§ Work request: Within the entries below, find each line containing the word "Bükk" and copy it.

Saved data entries
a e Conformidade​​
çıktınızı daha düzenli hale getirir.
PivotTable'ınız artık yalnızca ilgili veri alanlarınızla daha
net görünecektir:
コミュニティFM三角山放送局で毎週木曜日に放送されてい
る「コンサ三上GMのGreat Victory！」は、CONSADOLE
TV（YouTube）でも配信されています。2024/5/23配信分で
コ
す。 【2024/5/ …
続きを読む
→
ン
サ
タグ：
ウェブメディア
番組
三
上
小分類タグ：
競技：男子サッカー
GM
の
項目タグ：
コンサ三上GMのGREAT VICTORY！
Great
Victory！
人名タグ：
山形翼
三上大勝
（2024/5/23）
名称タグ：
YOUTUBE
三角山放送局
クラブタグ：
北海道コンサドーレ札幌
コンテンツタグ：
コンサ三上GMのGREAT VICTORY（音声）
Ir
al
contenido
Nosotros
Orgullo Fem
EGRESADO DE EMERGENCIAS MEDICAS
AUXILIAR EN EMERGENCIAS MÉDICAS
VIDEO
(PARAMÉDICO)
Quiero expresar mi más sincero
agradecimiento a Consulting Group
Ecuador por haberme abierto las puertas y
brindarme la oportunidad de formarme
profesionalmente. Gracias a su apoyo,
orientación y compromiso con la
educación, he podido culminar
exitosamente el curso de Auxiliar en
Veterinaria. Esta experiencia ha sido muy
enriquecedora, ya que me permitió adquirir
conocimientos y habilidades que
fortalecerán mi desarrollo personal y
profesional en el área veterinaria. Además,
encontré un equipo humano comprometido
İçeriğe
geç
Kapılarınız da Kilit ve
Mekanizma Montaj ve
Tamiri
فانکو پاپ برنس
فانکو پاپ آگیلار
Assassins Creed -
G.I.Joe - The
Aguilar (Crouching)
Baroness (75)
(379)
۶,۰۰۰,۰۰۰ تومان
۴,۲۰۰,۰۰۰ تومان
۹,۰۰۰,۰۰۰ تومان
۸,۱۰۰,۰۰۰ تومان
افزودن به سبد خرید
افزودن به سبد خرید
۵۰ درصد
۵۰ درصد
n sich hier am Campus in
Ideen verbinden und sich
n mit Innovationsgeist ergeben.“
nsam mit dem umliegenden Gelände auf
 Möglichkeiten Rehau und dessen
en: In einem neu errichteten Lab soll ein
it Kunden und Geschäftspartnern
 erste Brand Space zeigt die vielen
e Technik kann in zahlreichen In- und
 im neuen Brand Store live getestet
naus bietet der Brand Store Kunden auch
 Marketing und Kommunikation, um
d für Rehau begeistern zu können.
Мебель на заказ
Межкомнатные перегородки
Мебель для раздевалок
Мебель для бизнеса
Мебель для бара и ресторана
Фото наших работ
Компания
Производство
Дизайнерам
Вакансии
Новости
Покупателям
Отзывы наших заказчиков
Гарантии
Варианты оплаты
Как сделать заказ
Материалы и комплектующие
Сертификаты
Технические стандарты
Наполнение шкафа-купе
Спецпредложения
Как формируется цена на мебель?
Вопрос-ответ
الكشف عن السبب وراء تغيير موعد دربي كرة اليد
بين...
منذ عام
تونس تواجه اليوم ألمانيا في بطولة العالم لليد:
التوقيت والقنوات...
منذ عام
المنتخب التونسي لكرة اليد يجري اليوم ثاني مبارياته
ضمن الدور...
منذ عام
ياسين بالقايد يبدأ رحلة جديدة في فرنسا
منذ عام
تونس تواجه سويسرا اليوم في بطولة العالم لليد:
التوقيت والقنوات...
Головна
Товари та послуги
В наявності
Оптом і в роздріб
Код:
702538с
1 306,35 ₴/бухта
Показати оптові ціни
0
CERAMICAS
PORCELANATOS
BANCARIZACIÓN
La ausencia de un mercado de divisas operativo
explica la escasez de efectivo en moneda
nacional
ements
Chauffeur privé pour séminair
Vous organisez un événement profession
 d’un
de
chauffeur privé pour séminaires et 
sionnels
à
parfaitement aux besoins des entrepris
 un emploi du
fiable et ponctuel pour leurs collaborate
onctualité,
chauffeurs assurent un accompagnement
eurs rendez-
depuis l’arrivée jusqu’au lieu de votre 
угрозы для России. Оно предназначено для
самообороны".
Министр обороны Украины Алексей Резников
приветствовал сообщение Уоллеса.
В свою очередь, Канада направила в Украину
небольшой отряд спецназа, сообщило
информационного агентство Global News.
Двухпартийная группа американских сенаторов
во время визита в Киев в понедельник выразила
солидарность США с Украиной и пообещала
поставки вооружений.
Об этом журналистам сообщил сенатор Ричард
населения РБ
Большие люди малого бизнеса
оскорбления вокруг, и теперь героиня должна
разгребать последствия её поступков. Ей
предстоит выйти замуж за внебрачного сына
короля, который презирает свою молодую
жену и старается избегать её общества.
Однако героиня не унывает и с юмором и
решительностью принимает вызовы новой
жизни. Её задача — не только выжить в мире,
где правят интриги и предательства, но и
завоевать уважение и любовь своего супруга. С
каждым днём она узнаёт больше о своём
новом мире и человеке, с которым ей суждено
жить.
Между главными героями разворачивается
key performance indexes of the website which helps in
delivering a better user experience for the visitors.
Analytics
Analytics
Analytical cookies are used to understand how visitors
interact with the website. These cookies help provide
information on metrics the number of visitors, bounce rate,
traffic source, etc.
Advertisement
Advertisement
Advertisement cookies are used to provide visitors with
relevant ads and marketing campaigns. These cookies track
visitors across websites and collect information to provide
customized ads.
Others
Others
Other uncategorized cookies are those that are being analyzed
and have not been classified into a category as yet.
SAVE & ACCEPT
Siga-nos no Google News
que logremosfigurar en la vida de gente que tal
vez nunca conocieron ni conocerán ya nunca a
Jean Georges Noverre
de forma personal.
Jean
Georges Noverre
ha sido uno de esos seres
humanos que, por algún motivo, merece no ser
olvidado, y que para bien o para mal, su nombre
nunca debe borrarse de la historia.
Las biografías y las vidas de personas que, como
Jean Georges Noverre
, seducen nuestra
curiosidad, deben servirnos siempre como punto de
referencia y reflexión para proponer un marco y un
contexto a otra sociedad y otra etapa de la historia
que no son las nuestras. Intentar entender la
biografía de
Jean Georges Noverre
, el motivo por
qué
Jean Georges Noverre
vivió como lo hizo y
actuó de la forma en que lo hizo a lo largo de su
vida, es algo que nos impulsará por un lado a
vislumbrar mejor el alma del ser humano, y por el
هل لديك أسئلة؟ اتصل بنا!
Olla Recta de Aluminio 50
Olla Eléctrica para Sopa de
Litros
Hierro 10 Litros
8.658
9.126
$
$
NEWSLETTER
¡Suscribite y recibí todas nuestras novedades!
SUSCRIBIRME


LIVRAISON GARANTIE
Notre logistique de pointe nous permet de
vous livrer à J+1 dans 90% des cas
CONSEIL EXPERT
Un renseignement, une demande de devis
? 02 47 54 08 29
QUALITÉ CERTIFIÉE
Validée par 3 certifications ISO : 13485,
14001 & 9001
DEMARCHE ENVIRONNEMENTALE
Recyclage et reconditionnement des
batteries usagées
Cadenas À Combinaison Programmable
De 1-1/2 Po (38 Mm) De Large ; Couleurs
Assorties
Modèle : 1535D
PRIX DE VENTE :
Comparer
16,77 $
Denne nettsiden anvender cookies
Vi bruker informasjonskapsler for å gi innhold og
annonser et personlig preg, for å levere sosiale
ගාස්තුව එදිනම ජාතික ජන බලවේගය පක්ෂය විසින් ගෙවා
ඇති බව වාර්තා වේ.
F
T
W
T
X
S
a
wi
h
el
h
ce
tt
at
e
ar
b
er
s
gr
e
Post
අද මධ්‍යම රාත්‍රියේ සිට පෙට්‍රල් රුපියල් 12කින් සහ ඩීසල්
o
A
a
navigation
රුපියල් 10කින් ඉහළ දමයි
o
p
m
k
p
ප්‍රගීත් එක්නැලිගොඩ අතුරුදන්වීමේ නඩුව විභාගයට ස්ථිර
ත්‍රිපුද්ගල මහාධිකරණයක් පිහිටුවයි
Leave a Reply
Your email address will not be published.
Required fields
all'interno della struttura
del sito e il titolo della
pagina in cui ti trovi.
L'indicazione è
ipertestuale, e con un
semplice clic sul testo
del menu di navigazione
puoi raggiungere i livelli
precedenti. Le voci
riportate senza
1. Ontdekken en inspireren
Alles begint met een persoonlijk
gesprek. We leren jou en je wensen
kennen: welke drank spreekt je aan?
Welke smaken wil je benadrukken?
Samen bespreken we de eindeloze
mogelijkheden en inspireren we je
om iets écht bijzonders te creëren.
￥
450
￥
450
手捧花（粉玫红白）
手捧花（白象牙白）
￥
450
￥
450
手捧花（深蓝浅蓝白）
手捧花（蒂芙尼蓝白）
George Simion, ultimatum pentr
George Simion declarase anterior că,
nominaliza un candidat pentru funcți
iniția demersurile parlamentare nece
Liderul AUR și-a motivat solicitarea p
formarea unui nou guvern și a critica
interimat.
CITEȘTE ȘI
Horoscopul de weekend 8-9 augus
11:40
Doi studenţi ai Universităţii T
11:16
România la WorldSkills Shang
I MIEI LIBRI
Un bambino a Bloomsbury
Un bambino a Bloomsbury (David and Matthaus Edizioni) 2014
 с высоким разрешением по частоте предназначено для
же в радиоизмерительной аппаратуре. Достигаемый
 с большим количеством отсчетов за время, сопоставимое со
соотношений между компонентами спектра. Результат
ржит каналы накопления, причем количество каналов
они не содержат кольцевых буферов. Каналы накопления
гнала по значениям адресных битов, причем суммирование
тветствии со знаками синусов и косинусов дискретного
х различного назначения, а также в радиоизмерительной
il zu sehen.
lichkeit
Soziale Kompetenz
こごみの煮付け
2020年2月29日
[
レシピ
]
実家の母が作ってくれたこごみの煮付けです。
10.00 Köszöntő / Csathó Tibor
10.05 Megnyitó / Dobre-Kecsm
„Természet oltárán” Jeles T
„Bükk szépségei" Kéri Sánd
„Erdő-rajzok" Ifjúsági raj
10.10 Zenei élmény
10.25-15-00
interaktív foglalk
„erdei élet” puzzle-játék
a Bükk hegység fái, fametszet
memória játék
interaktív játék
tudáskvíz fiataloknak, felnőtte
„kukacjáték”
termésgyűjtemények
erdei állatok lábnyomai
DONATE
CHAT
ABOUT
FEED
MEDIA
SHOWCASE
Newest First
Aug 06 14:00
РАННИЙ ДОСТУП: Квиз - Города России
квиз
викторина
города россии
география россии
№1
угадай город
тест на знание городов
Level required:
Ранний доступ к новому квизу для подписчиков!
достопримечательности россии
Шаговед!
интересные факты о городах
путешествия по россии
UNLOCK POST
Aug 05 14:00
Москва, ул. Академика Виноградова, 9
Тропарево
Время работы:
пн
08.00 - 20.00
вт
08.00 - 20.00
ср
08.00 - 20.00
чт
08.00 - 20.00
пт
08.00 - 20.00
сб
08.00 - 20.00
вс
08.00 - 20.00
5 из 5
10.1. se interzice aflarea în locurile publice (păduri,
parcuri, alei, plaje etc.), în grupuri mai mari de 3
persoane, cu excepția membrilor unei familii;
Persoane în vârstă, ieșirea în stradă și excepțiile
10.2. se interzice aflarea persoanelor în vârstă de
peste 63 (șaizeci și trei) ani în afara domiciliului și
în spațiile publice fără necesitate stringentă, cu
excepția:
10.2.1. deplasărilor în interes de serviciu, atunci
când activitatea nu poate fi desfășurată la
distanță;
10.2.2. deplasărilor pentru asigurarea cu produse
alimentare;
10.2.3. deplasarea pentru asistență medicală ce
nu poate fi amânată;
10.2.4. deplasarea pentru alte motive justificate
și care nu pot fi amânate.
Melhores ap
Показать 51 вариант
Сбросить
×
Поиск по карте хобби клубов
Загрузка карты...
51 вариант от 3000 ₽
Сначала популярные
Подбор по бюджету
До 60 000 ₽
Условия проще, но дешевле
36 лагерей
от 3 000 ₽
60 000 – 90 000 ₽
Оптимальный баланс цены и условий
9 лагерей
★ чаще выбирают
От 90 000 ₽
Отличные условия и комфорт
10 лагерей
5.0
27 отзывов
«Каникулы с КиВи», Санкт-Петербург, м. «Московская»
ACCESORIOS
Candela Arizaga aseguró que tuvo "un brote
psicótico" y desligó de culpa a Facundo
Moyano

§ Result of this task:
„Bükk szépségei" Kéri Sánd
a Bükk hegység fái, fametszet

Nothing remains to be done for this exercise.